Im Zweifel sollte daher erst keine Diskussion mit der Gegenseite über das „Ob“ einer Unterlassungserklärung geführt werden.

Denn solange keine Unterlassungserklärung abgegeben ist, kann sich der abmahnende Anwalt den Verstoß im Wege einer einstweiligen Verfügung durch das Gericht bestätigen lassen. Das kann teuer werden!

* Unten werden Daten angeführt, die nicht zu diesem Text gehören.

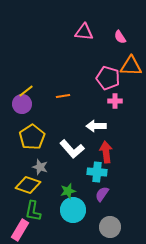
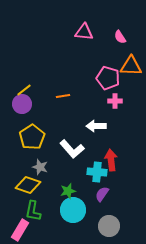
yellow line: moved 2 px left, 1 px up
red arrow: moved 5 px right, 8 px down
gray circle: moved 1 px left, 1 px up
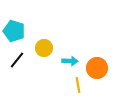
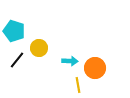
yellow circle: moved 5 px left
orange circle: moved 2 px left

Daher sollte, so mein Rat, unbedingt innerhalb der gesetzten Frist reagiert werden und durch einen fachkundigen Anwalt die Abmahnung geprüft werden. Kommt dieser zu dem Schluss, dass eine Unterlassungserklärung ratsam ist, sollte zumindest eine modifizierte Unterlassungserklärung abgegeben werden. Mögliche Schadensersatzansprüche kann man dann später immer noch diskutieren.

Nichtabgabe einer Unterlassungserklärung

abmahnung
Bild: Hoesmann

Abmahnende Anwälte prüfen in der Regel, ob der Anspruch auch tatsächlich gegeben ist. Unberechtigte Abmahnungen sind, so auch unsere Erfahrung aus mehreren 1000 Abmahnverfahrenren, sehr selten. Daher ist in aller Regel an einem behaupteten Verstoß gegen das Urheberrecht oder Wettbewerbsrecht auch etwas dran. Gleichwohl gibt es natürlich immer wieder Fälle, in denen eine Abmahnung tatsächlich zu Unrecht ausgesprochen worden ist. In diesem Fall raten wir unseren Mandanten dazu, keine Unterlassungserklärung abzugeben und gegebenenfalls sogar Gegenansprüche gegen den Abmahnenden geltend zu machen.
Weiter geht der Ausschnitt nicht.